There were many other mini stops and starts that left my head and heart hurting, but the jarring fact that my for better or worse partner had parachuted off the ride and left me in the hands, literally, of a sewer rat filled me with an inconsolable ache as the track in front of me disintegrated. The fact that was I shrank and could have cared less who was seated next to me. Finally, as we derailed it propelled me to at least recognize that the controls were literally in my hands. As instantly as I understood the ride was falling apart piece by piece, I also understood that I had the power to get off the ride at any time. It was liberating to see who was boarding. At times, tunnel vision returned, fear consumed me and I prayed for someone to save me or for the ride to repair and for the same sick, but comfortable loop to re-establish. The strange part about my tunnel vision was that not even at the points of loathsome fear was I looking for my ex to sit next to me. I was frantically scanning, searching for the exit. Although, I purchased my ticket years ago, and I still screamed with faux delight, true fear and red-hot anger burned inside me as we looped our way up and down, yet my voice still lacked strength, commitment and an unwillingness to change direction. August continued to plod on. Sometimes, I watched the ride in slow motion. Yet, the experience of the degenerate fair groupies lingered and faintly illuminated my path. Slowly I turned my head and looked around, it was shocking to see this former masterpiece that once represented such promise was rotten and fractured beyond repair. As I looked closer the fair rats scurried in and out of the shadows.

Methodically, I grabbed the brake and began to apply pressure. I knew I couldn’t handle another abrupt, uncontrolled stop, however, I finally realized I could control the speed at which I would make my inevitable departure. I called the one person who refused to ride the rides, the one person who patrolled the park, the person who the rats feared, my father. Patiently and without interference he waited for my ah ha moment. He witnessed, with sadness, but without interference, the decline of the wooden roller coaster. He cringed and watched as it(as I) fell deeper and deeper into despair and when finally at the end of August I said, “I’m scared, but I’m ready, show me the way”, he held my hand as I pulled the brake and stepped off the ride.

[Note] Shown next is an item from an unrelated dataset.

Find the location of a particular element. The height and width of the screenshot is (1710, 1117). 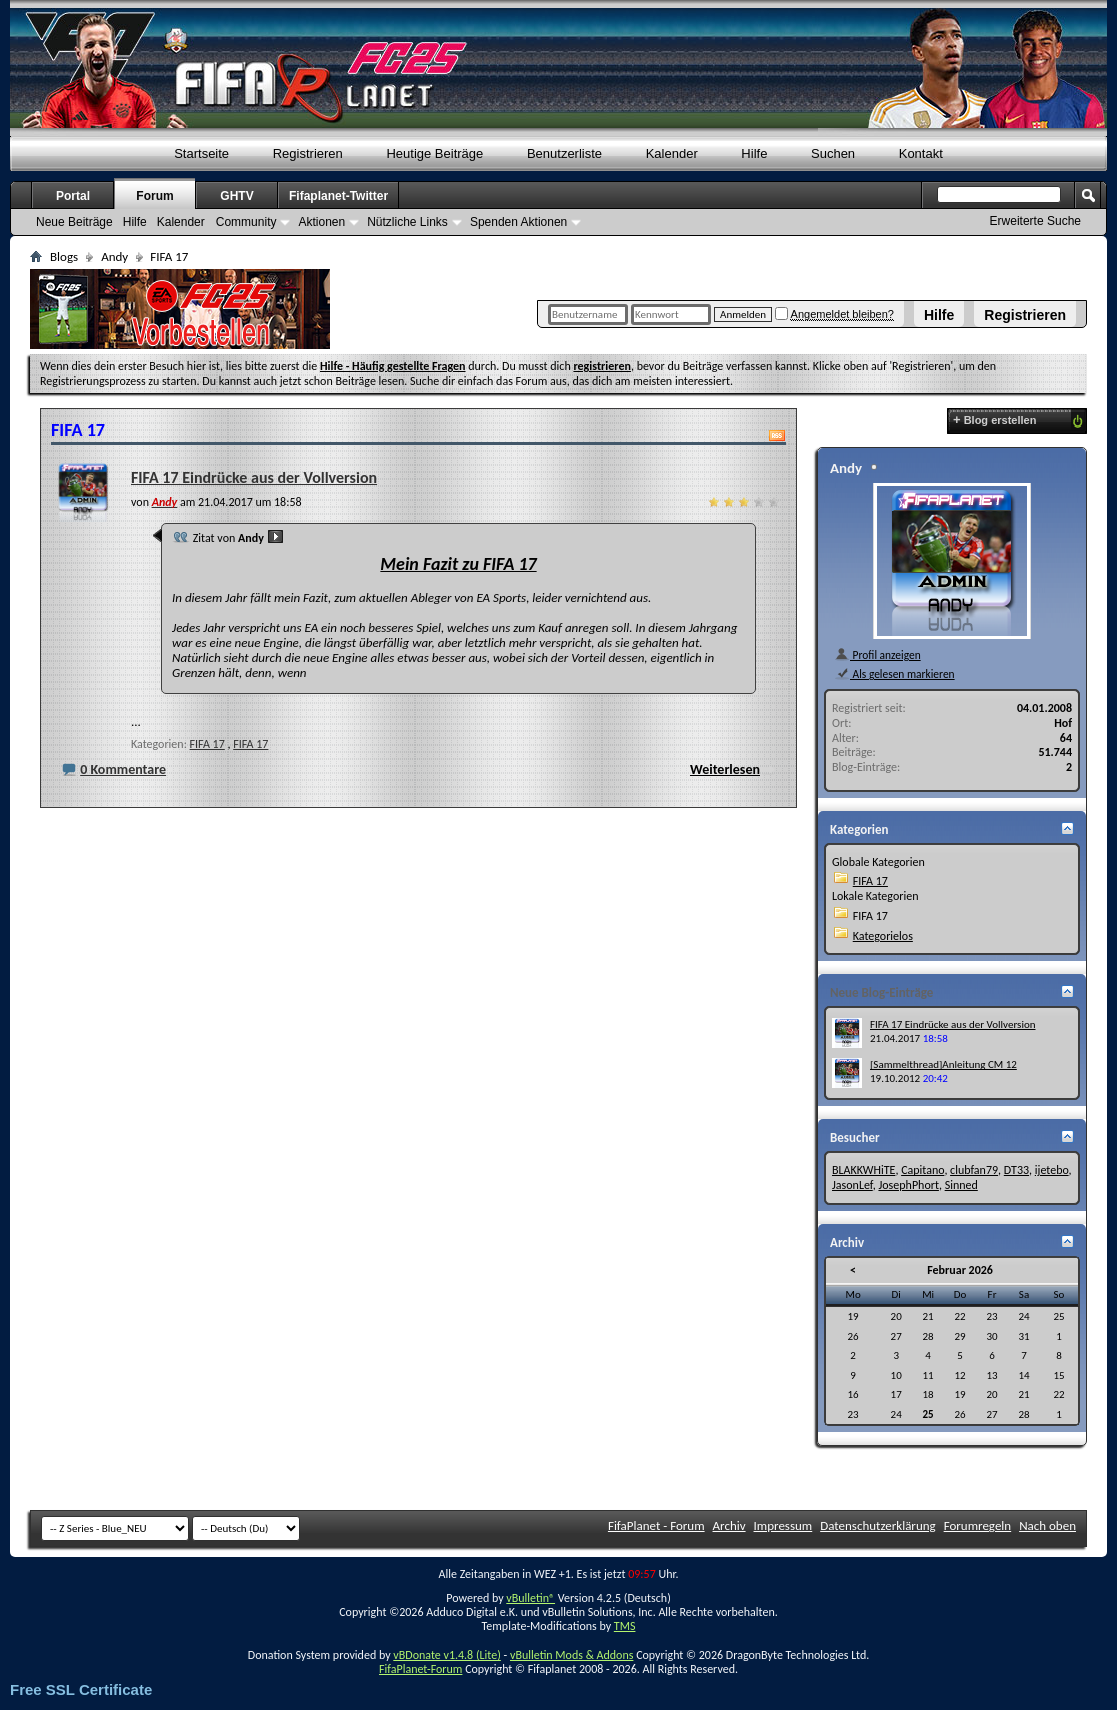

What a strange feeling to be on solid ground. Unwaveringly, he continued to hold my hand, saying phrases of empowerment, “you can eat an elephant, but you have to do it one bite at a time,” “know your enemy”, keep a cool head”, and “be strategically and tactically prepared.” He didn’t save me, he empowered me. With shaky legs, I firmly stepped and changed my course, leaving behind the depraved world in which I had become enamored. At the risk of another fair metaphor, it was like the House of Mirrors, the truth was hidden in illusion. My path was lit and with shaky determination the world in which families no longer boarded together, single passenger lines divided couples, the constant of the ever-changing passenger and drifters insidiously building and rebuilding our roller coaster was being left behind. It was being discarded.

As I linger in August of 2017, I realize that August 2014 was a month of not sudden abrasive stops, but a month of spontaneous beginnings. The universe kept sending me stronger and stronger messages until I was no longer able to restart the ride. My journey across the garbage-filled park, navigating the paper stained map, has been arduous. Sometimes I wandered aimlessly or marched confidently in the direction of a new thrill ride, but ultimately a quiet determination took hold and one foot in front of the other, I found the exit. Finally, after three years, August to August, I am exiting the fairgrounds. I empty my pockets of the crumpled tickets, broken promises, and stale popcorn. The worn out and tired fair groupies are not worth a mention. So, without further belaboring the first day of a different life, farewell Tucson, farewell old life, farewell, and good riddance!